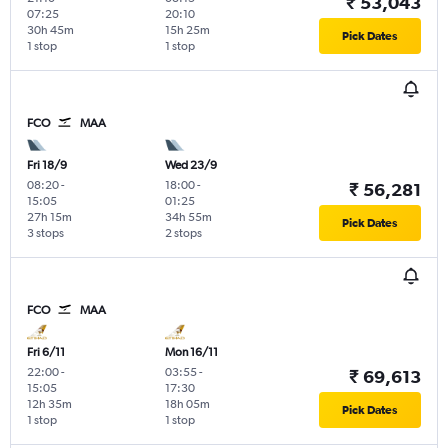
₹ 53,043
07:25
20:10
30h 45m
15h 25m
Pick Dates
1 stop
1 stop
FCO
MAA
Fri 18/9
Wed 23/9
08:20
-
18:00
-
₹ 56,281
15:05
01:25
27h 15m
34h 55m
Pick Dates
3 stops
2 stops
FCO
MAA
Fri 6/11
Mon 16/11
22:00
-
03:55
-
₹ 69,613
15:05
17:30
12h 35m
18h 05m
Pick Dates
1 stop
1 stop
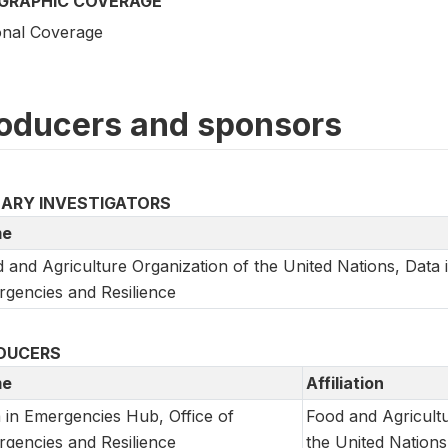
GRAPHIC COVERAGE
onal Coverage
oducers and sponsors
MARY INVESTIGATORS
e
 and Agriculture Organization of the United Nations, Data 
gencies and Resilience
DUCERS
e
Affiliation
 in Emergencies Hub, Office of
Food and Agricultu
gencies and Resilience
the United Nations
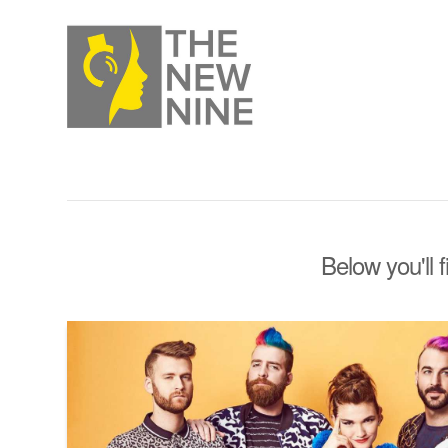
Below you'll 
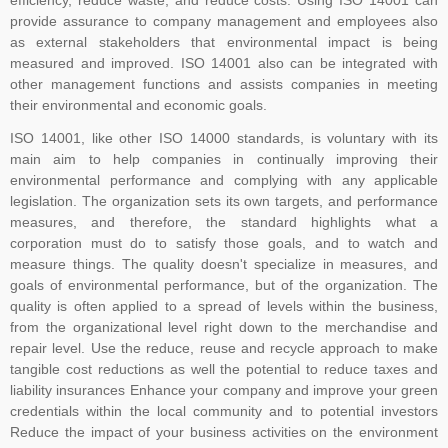
agreed and established a committee to oversee its development.
provide assurance to company management and employees also
As the proposers, BSI took on the role of Secretariat to the new
as external stakeholders that environmental impact is being
committee (ISO PC 283). The first meeting of ISO PC 283 took
measured and improved. ISO 14001 also can be integrated with
place in London in October 2013, where key decisions were made,
other management functions and assists companies in meeting
for example, that the standard would contain the requirements and
their environmental and economic goals.
include interpretative guidance as an annex. The WG was
ISO 14001, like other ISO 14000 standards, is voluntary with its
established and further divided into Task Groups (TGs) to separate
main aim to help companies in continually improving their
the workload into manageable sections, so that each TG could
environmental performance and complying with any applicable
focus on one or more clauses of the draft standard
legislation. The organization sets its own targets, and performance
measures, and therefore, the standard highlights what a
corporation must do to satisfy those goals, and to watch and
measure things. The quality doesn't specialize in measures, and
goals of environmental performance, but of the organization. The
quality is often applied to a spread of levels within the business,
from the organizational level right down to the merchandise and
repair level. Use the reduce, reuse and recycle approach to make
tangible cost reductions as well the potential to reduce taxes and
liability insurances Enhance your company and improve your green
credentials within the local community and to potential investors
Reduce the impact of your business activities on the environment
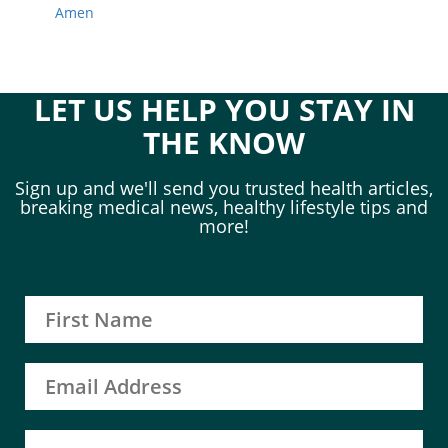
Amen
LET US HELP YOU STAY IN
THE KNOW
Sign up and we'll send you trusted health articles,
breaking medical news, healthy lifestyle tips and
more!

- [Work instruction]: No pictures should appear in the copy, and each record above is to be returned exactly.

- [Exercise result]:
₹ 53,043
07:25
20:10
30h 45m
15h 25m
Pick Dates
1 stop
1 stop
FCO
MAA
Fri 18/9
Wed 23/9
08:20
-
18:00
-
₹ 56,281
15:05
01:25
27h 15m
34h 55m
Pick Dates
3 stops
2 stops
FCO
MAA
Fri 6/11
Mon 16/11
22:00
-
03:55
-
₹ 69,613
15:05
17:30
12h 35m
18h 05m
Pick Dates
1 stop
1 stop
GRAPHIC COVERAGE
onal Coverage
oducers and sponsors
MARY INVESTIGATORS
e
 and Agriculture Organization of the United Nations, Data 
gencies and Resilience
DUCERS
e
Affiliation
 in Emergencies Hub, Office of
Food and Agricultu
gencies and Resilience
the United Nations
Below you'll 
agreed and established a committee to oversee its development.
provide assurance to company management and employees also
As the proposers, BSI took on the role of Secretariat to the new
as external stakeholders that environmental impact is being
committee (ISO PC 283). The first meeting of ISO PC 283 took
measured and improved. ISO 14001 also can be integrated with
place in London in October 2013, where key decisions were made,
other management functions and assists companies in meeting
for example, that the standard would contain the requirements and
their environmental and economic goals.
include interpretative guidance as an annex. The WG was
ISO 14001, like other ISO 14000 standards, is voluntary with its
established and further divided into Task Groups (TGs) to separate
main aim to help companies in continually improving their
the workload into manageable sections, so that each TG could
environmental performance and complying with any applicable
focus on one or more clauses of the draft standard
legislation. The organization sets its own targets, and performance
measures, and therefore, the standard highlights what a
corporation must do to satisfy those goals, and to watch and
measure things. The quality doesn't specialize in measures, and
goals of environmental performance, but of the organization. The
quality is often applied to a spread of levels within the business,
from the organizational level right down to the merchandise and
repair level. Use the reduce, reuse and recycle approach to make
tangible cost reductions as well the potential to reduce taxes and
liability insurances Enhance your company and improve your green
credentials within the local community and to potential investors
Reduce the impact of your business activities on the environment
Amen
LET US HELP YOU STAY IN
THE KNOW
Sign up and we'll send you trusted health articles,
breaking medical news, healthy lifestyle tips and
more!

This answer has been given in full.